Ela não conteve sua mão e me deu um tapa. Lágrimas escorreram pelo meu rosto. Olhei para minha mãe tentando ver se tinha algum arrependimento por fazer aquilo, porém, tudo que recebi foi um olhar seco de repugnância.
— Se eu pudesse voltar no tempo — ela suspirou — teria abortado você.
— Juro, diante de todos os deuses, que serei uma mãe muito melhor do que você.
…
Era uma manhã na feira dos comerciantes. Recusei a companhia dos soldados; somente algumas damas foram comigo. As barracas estavam repletas de mercadorias vindas de todo o mundo. Eles me ofereciam frutas e iguarias, mas eu recusava os presentes. Só queria uma única mercadoria que nenhum deles poderia me dar.
O famoso Ryoichi vendia veneno suficiente para matar o exército dos bárbaros. É claro que eu não queria acabar com os inimigos de meu pai, mas somente uma única pessoa. A barraca era pequena e a aparência do seu dono era estranha e horripilante.
— O que a senhora deseja? — perguntou o homem com um sorriso que assustou minha dama de companhia.
— Quero algo rápido, que não cause dor e seja bem eficiente.
— Está querendo matar alguém, princesa?
— Uma pessoa que está me irritando muito.
— Tenho algo, mas não posso prometer se ele será indolor.
— Sendo eficiente, já me basta — afirmei.
Paguei o frasco e caminhei rumo às frutas estrangeiras na barraca da senhora Hotaru.
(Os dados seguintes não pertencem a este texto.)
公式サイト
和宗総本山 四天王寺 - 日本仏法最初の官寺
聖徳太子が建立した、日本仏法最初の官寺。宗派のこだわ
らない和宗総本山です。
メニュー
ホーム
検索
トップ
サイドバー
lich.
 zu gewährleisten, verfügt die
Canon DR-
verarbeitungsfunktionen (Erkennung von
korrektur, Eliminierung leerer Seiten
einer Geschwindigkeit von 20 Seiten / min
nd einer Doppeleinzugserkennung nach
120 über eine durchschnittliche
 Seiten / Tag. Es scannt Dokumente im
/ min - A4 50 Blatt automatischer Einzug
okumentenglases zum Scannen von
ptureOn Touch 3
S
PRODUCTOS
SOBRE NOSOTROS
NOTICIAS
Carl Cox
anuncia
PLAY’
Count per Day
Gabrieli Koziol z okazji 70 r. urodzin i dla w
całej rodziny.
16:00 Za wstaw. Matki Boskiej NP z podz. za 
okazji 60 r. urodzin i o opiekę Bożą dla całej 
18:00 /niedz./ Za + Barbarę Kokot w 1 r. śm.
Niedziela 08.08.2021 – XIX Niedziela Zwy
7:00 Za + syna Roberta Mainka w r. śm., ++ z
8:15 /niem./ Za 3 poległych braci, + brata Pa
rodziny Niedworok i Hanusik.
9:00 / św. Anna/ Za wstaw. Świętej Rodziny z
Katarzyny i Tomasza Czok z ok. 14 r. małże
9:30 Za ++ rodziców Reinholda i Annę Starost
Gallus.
Queria comer algo antes de fazer aquela loucura. Os deuses não responderam minhas preces e, até onde sei, não estavam nem ligando para minha dor. Só queria alguém que me amasse, porém, tudo que recebi deles foi zombarias.
— Moça, você é uma princesa? — perguntou alguém puxando a ponta do meu vestido.
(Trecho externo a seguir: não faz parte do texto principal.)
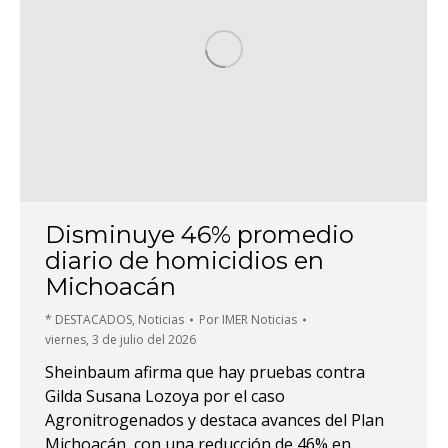
Disminuye 46% promedio
diario de homicidios en
Michoacán
* DESTACADOS
,
Noticias
Por
IMER Noticias
viernes, 3 de julio del 2026
Sheinbaum afirma que hay pruebas contra
Gilda Susana Lozoya por el caso
Agronitrogenados y destaca avances del Plan
Michoacán, con una reducción de 46% en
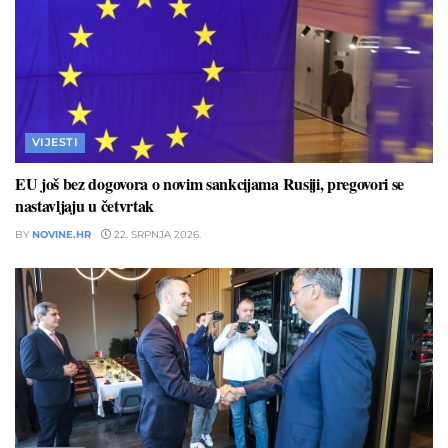
VIJESTI
EU još bez dogovora o novim sankcijama Rusiji, pregovori se
nastavljaju u četvrtak
BY
NOVINE.HR
22. SRPNJA 2026.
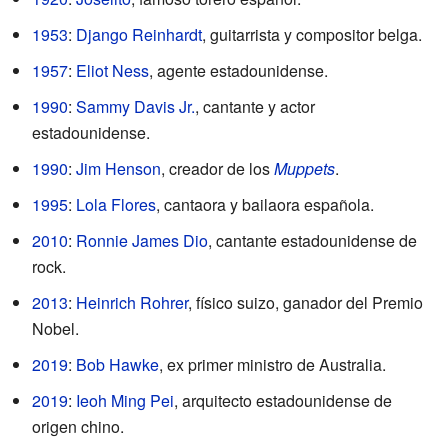
1953
:
Django Reinhardt
, guitarrista y compositor belga.
1957
:
Eliot Ness
, agente estadounidense.
1990
:
Sammy Davis Jr.
, cantante y actor
estadounidense.
1990
:
Jim Henson
, creador de los
Muppets
.
1995
:
Lola Flores
, cantaora y bailaora española.
2010
:
Ronnie James Dio
, cantante estadounidense de
rock.
2013
:
Heinrich Rohrer
, físico suizo, ganador del Premio
Nobel.
2019
:
Bob Hawke
, ex primer ministro de Australia.
2019
:
Ieoh Ming Pei
, arquitecto estadounidense de
origen chino.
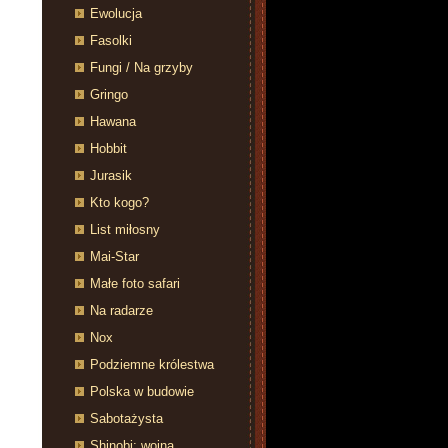
Ewolucja
Fasolki
Fungi / Na grzyby
Gringo
Hawana
Hobbit
Jurasik
Kto kogo?
List miłosny
Mai-Star
Małe foto safari
Na radarze
Nox
Podziemne królestwa
Polska w budowie
Sabotażysta
Shinobi: wojna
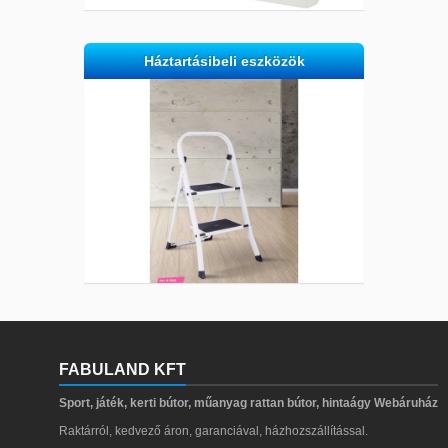
Háztartásibeli eszközök
FABULAND KFT
Sport, játék, kerti bútor, műanyag rattan bútor, hintaágy Webáruház
Raktárról, kedvező áron, garanciával, házhozszállítással.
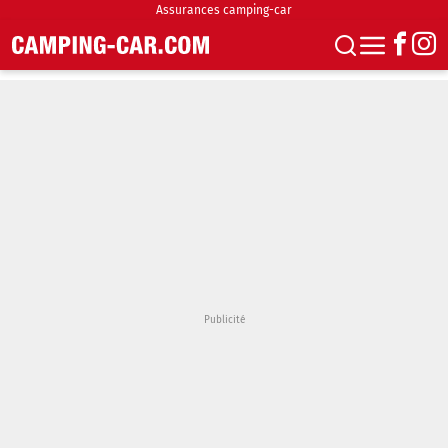
Assurances camping-car
S'abonner
Boutique
Newsletter
Annonces
Podcasts
Vidéos
Actualités
Essais
Accueil & stationnement
Accessoires
Achat & vente
Fourgons & Vans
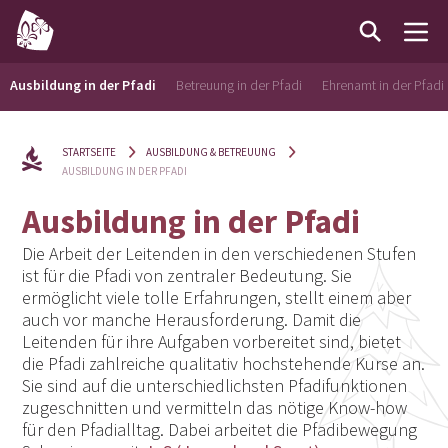
Ausbildung in der Pfadi
Betreuung in der Pfadi
Ehrenamt in der Pfadi
STARTSEITE
AUSBILDUNG & BETREUUNG
AUSBILDUNG IN DER PFADI
Ausbildung in der Pfadi
Die Arbeit der Leitenden in den verschiedenen Stufen
ist für die Pfadi von zentraler Bedeutung. Sie
ermöglicht viele tolle Erfahrungen, stellt einem aber
auch vor manche Herausforderung. Damit die
Leitenden für ihre Aufgaben vorbereitet sind, bietet
die Pfadi zahlreiche qualitativ hochstehende Kurse an.
Sie sind auf die unterschiedlichsten Pfadifunktionen
zugeschnitten und vermitteln das nötige Know-how
für den Pfadialltag. Dabei arbeitet die Pfadibewegung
Quando olhei para baixo, me deparei com uma criança. Fiquei com nojo quando vi suas orelhas. Ele era um bárbaro! Suas roupas estavam rasgadas e um sorriso enfeitava seu rosto dourado.
— Pelos deuses, o que você quer de mim? — perguntei puxando o meu vestido das suas mãos.
— Você é uma princesa? Seu rosto é tão bonito que pensei que você fosse um anjo! — disse com tanta sinceridade que senti meus olhos lacrimejarem.
— Você não me acha feia? Todo mundo me chama de duende, por que você diferiria? — Perguntei.
— Todo mundo está errado, você é tão bonita que paralisou o Isniffi!
— O que você quer? — perguntei
— Senhora, se afaste desse verme! — gritou uma das damas que me acompanhava — expulsarei ele daqui para a senhora.
— Se fizer isso, mando meu pai arrancar sua cabeça — gritei em resposta.
— Menino…
— Isniffi!
— Me desculpa — Sorri — Isniffi, o que você deseja?
— Desejo que você seja minha mãe! — disse ele abraçando minha perna.
Sua mãe? Pensei. Não fazia sentido nenhum, porém uma alegria tão grande tomou meu coração. Finalmente alguém que me amava pelo que eu sou! Joguei o veneno no chão. Já não queria mais tirar minha vida. Aquela tristeza e angústia fora embora! Esse menino, o bárbaro órfão, me fez ter esperanças.
— Qual o seu nome? — perguntou ele subindo em meus ombros.
— Sou Emika — respondi acariciando sua cabeça dourada.
— Você será minha mãe?
— Acredito que sim, afinal sou a filha do imperador! — respondi com medo de estar ficando louca em aceitar o pedido de um elfo bárbaro em tempos de guerra.